Menurut Staatsblad van Nederlandisch Indië tahun 1849, wilayah ini termasuk dalam zuid-ooster-afdeeling berdasarkan Bêsluit van den Minister van Staat, Gouverneur-Generaal van Nederlandsch-Indie, pada 27 Agustus 1849,

Geografis

Secara geografis Kabupaten Tanah Bumbu terletak di antara 2°52’ – 3°47’ Lintang Selatan dan 115°15’ – 116°04’ Bujur Timur.

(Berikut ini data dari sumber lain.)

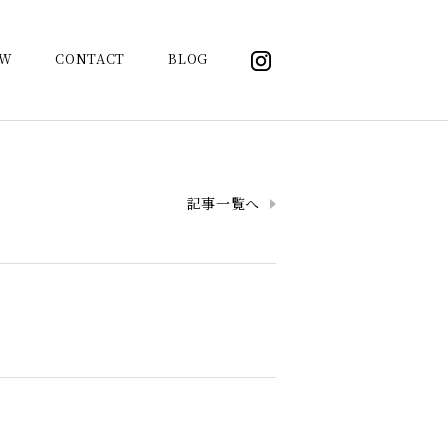
OW
CONTACT
BLOG
記事一覧へ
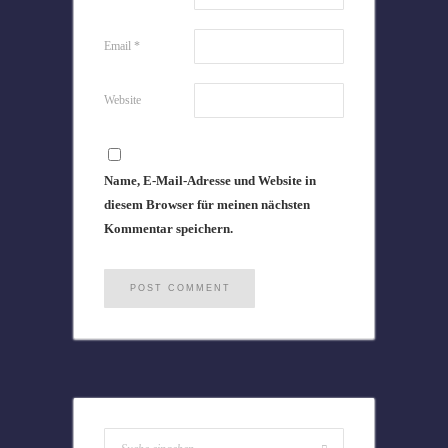
Email
*
Website
Name, E-Mail-Adresse und Website in
diesem Browser für meinen nächsten
Kommentar speichern.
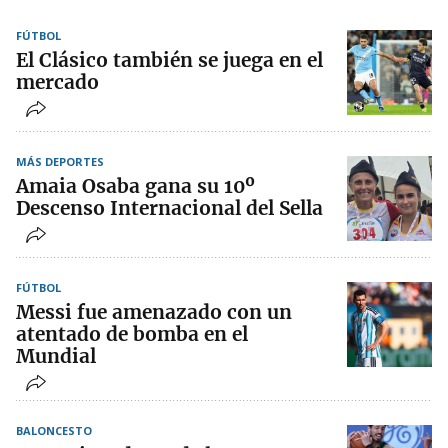
FÚTBOL
El Clásico también se juega en el
mercado
MÁS DEPORTES
Amaia Osaba gana su 10º
Descenso Internacional del Sella
FÚTBOL
Messi fue amenazado con un
atentado de bomba en el
Mundial
BALONCESTO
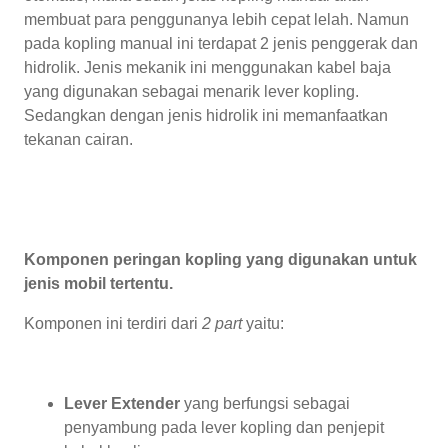
membuat para penggunanya lebih cepat lelah. Namun
pada kopling manual ini terdapat 2 jenis penggerak dan
hidrolik. Jenis mekanik ini menggunakan kabel baja
yang digunakan sebagai menarik lever kopling.
Sedangkan dengan jenis hidrolik ini memanfaatkan
tekanan cairan.
Komponen peringan kopling yang digunakan untuk
jenis mobil tertentu.
Komponen ini terdiri dari
2 part
yaitu:
Lever Extender
yang berfungsi sebagai
penyambung pada lever kopling dan penjepit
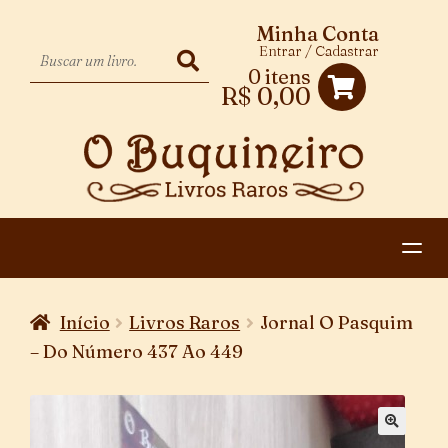
Minha Conta
Entrar / Cadastrar
0 itens
R$
0,00
HOME
Início
Livros Raros
Jornal O Pasquim
EXPANDIR
CATEGORIAS
– Do Número 437 Ao 449
MENU
PAGAMENTO E ENTREGA
DESCENDENTE
CONTATO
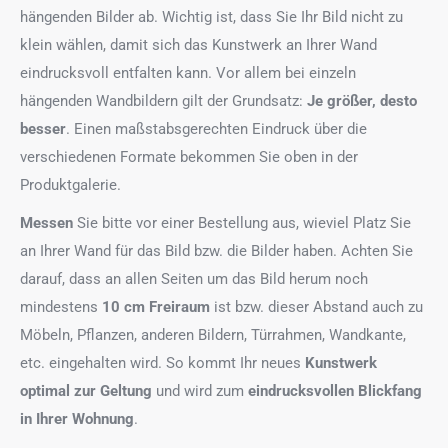
hängenden Bilder ab. Wichtig ist, dass Sie Ihr Bild nicht zu
klein wählen, damit sich das Kunstwerk an Ihrer Wand
eindrucksvoll entfalten kann. Vor allem bei einzeln
hängenden Wandbildern gilt der Grundsatz:
Je größer, desto
besser
. Einen maßstabsgerechten Eindruck über die
verschiedenen Formate bekommen Sie oben in der
Produktgalerie.
Messen
Sie bitte vor einer Bestellung aus, wieviel Platz Sie
an Ihrer Wand für das Bild bzw. die Bilder haben. Achten Sie
darauf, dass an allen Seiten um das Bild herum noch
mindestens
10 cm Freiraum
ist bzw. dieser Abstand auch zu
Möbeln, Pflanzen, anderen Bildern, Türrahmen, Wandkante,
etc. eingehalten wird. So kommt Ihr neues
Kunstwerk
optimal zur Geltung
und wird zum
eindrucksvollen Blickfang
in Ihrer Wohnung
.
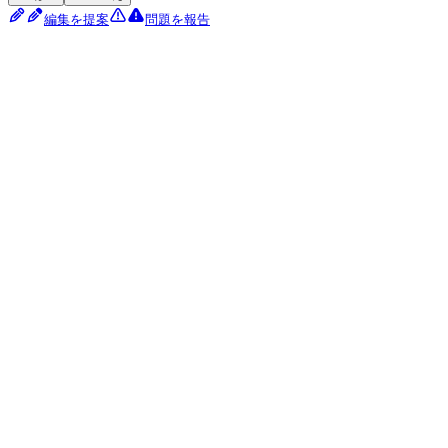
編集を提案
問題を報告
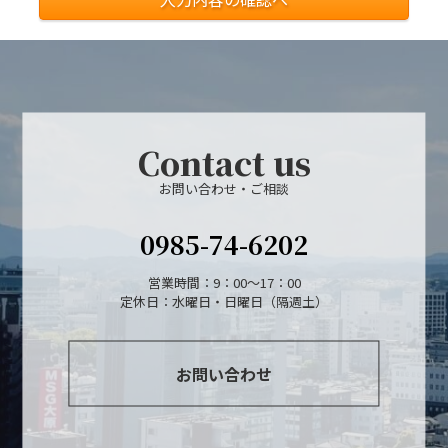
Contact us
お問い合わせ・ご相談
0985-74-6202
営業時間：9：00～17：00
定休日：水曜日・日曜日（隔週土）
お問い合わせ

Kabupaten Tanah Bumbu adalah salah satu kabupaten dari 13(tiga belas) kabupaten di Provinsi Kalimantan Selatan yang terletak persis di ujung tenggara Pulau Kalimantan.

Tanah Bumbu memiliki luas wilayah sebesar 5.066,96 km2 (506.696 ha) atau 13,50 persen dari total luas Provinsi Kalimantan Selatan.[10]

Batas Wilayah

Batas wilayah Kabupaten Tanah Bumbu adalah:


  • Utara Kabupaten Kotabaru dan Kabupaten Hulu Sungai Tengah
  • Selatan Laut Jawa
  • Barat Kabupaten Tanah Laut dan Kabupaten Banjar
  • Timur Kabupaten Kotabaru


Kecamatan

Saat ini Kabupaten Tanah Bumbu memiliki 10 kecamatan, yaitu:

  1. Angsana
  2. Batulicin
  3. Kuranji
  4. Kusan Hilir
  5. Kusan Hulu
  6. Mentewe
  7. Satui
  8. Simpang Empat
  9. Sungai Loban
  10. Karang Bintang


Pemerintahan

Pemerintah Kabupaten Tanah Bumbu dan Daftar Bupati Tanah Bumbu

  • Mardani H. Maming
  • Difriadi Darjat
  • Daftar Pemilu Legislatif Indonesia Tahun 2014 (DPR)


Lagu daerah

Lagu daerah dari kabupaten ini antara lain:


  1. Tanah Bumbu
  2. Mahadang Ading
  3. Baikat Janji


Pariwisata

Berikut adalah beberapa tempat Wisata di Tanah Bumbu

Makam Bersejarah

  • Makam Syekh Haji Muhammad Arsyad
  • Makam Pangeran Agung


Pantai Eksotis

  • Pantai Angsana
  • Pantai Pagatan


Festival

  • Mappanretasi



Infrastruktur

Pelabuhan

Di wilayah Tanah Bumbu terdapat puluhan pelabuhan khusus untuk keperluan pengapalan batubara, biji besi dan sawit. Selain itu terdapat pelabuhan umum milik PT. Pelabuhan Indonesia (Pelindo) III Cabang Kotabaru, serta pelabuhan penyeberangan milik PT. ASDP.

Rumah Sakit


  1. Rumah Sakit Umum Daerah Tanah Bumbu
  2. RSU Amanah Husada
  3. Transportasi


Sekian dari saya mengenai pembahasan tentang Kalimantan Selatan khususnya daerah Kabupaten Tanah Bumbu, semoga bermanfaat dan maaf apabila dalam penulisan ini masih banyak kesalahan dan kekurangan. serta terima kasih untuk sebagian besar sumber tulisan yang saya kutip dan tidak bisa dituliskan satu persatu.